> ACTIVITY
Give back every record below in full and exactly, but without a single image.

(Dataset entries)
= Beginning of Section =
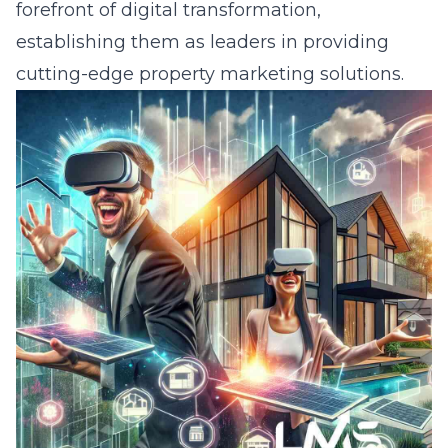
forefront of digital transformation,
establishing them as leaders in providing
cutting-edge property marketing solutions.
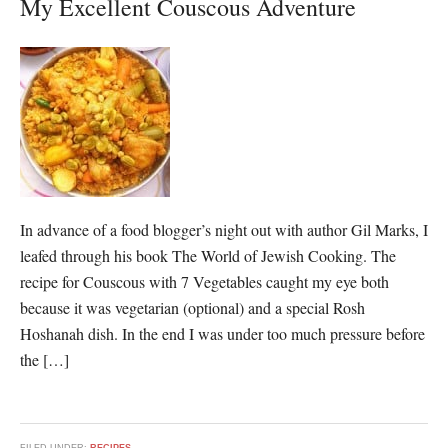
My Excellent Couscous Adventure
In advance of a food blogger’s night out with author Gil Marks, I
leafed through his book The World of Jewish Cooking. The
recipe for Couscous with 7 Vegetables caught my eye both
because it was vegetarian (optional) and a special Rosh
Hoshanah dish. In the end I was under too much pressure before
the […]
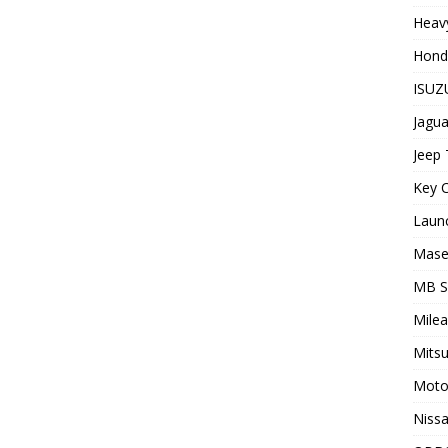
Heavy
Hond
ISUZU
Jagua
Jeep 
Key C
Laun
Maser
MB 
Milea
Mitsu
Moto
Nissa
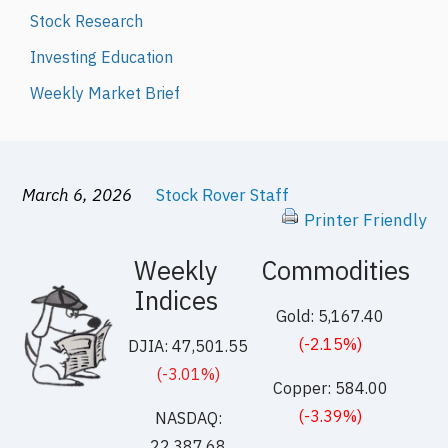
Stock Research
Investing Education
Weekly Market Brief
March 6, 2026
Stock Rover Staff
Printer Friendly
Weekly
Commodities
Indices
Gold: 5,167.40
(-2.15%)
DJIA: 47,501.55
(-3.01%)
Copper: 584.00
(-3.39%)
NASDAQ:
22,387.68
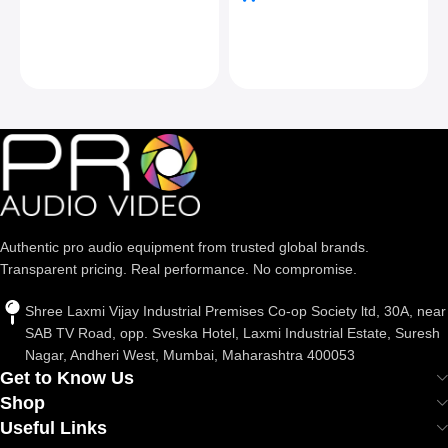
Authentic pro audio equipment from trusted global brands.
Transparent pricing. Real performance. No compromise.
Shree Laxmi Vijay Industrial Premises Co-op Society ltd, 30A, near
SAB TV Road, opp. Sveska Hotel, Laxmi Industrial Estate, Suresh
Nagar, Andheri West, Mumbai, Maharashtra 400053
Get to Know Us
Shop
Useful Links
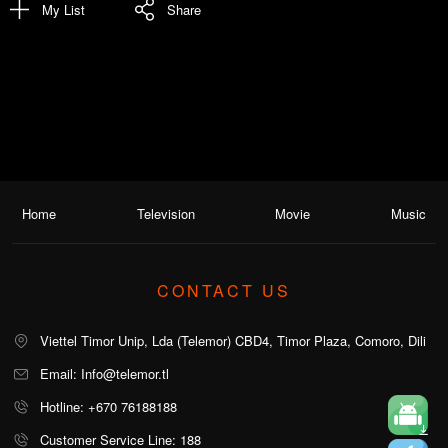
My List
Share
Home
Television
Movie
Music
CONTACT US
Viettel Timor Unip, Lda (Telemor) CBD4, Timor Plaza, Comoro, Dili
Email: Info@telemor.tl
Hotline: +670 76188188
Customer Service Line: 188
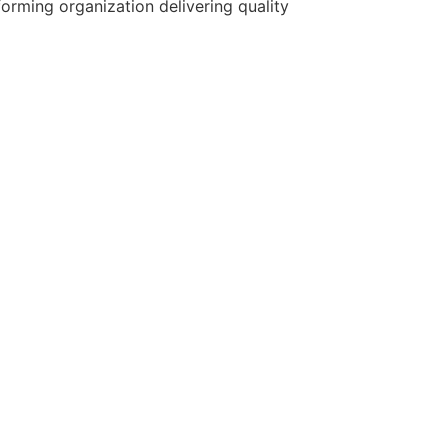
forming organization delivering quality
= End of Section =
> WRITTEN RESPONSE
forefront of digital transformation,
establishing them as leaders in providing
cutting-edge property marketing solutions.
My Excellent Couscous Adventure
In advance of a food blogger’s night out with author Gil Marks, I
leafed through his book The World of Jewish Cooking. The
recipe for Couscous with 7 Vegetables caught my eye both
because it was vegetarian (optional) and a special Rosh
Hoshanah dish. In the end I was under too much pressure before
the […]
Heavy
Hond
ISUZU
Jagua
Jeep 
Key C
Laun
Maser
MB 
Milea
Mitsu
Moto
Nissa
Stock Research
Investing Education
Weekly Market Brief
March 6, 2026
Stock Rover Staff
Printer Friendly
Weekly
Commodities
Indices
Gold: 5,167.40
(-2.15%)
DJIA: 47,501.55
(-3.01%)
Copper: 584.00
(-3.39%)
NASDAQ:
22,387.68
Authentic pro audio equipment from trusted global brands.
Transparent pricing. Real performance. No compromise.
Shree Laxmi Vijay Industrial Premises Co-op Society ltd, 30A, near
SAB TV Road, opp. Sveska Hotel, Laxmi Industrial Estate, Suresh
Nagar, Andheri West, Mumbai, Maharashtra 400053
Get to Know Us
Shop
Useful Links
My List
Share
Home
Television
Movie
Music
CONTACT US
Viettel Timor Unip, Lda (Telemor) CBD4, Timor Plaza, Comoro, Dili
Email: Info@telemor.tl
Hotline: +670 76188188
Customer Service Line: 188
forming organization delivering quality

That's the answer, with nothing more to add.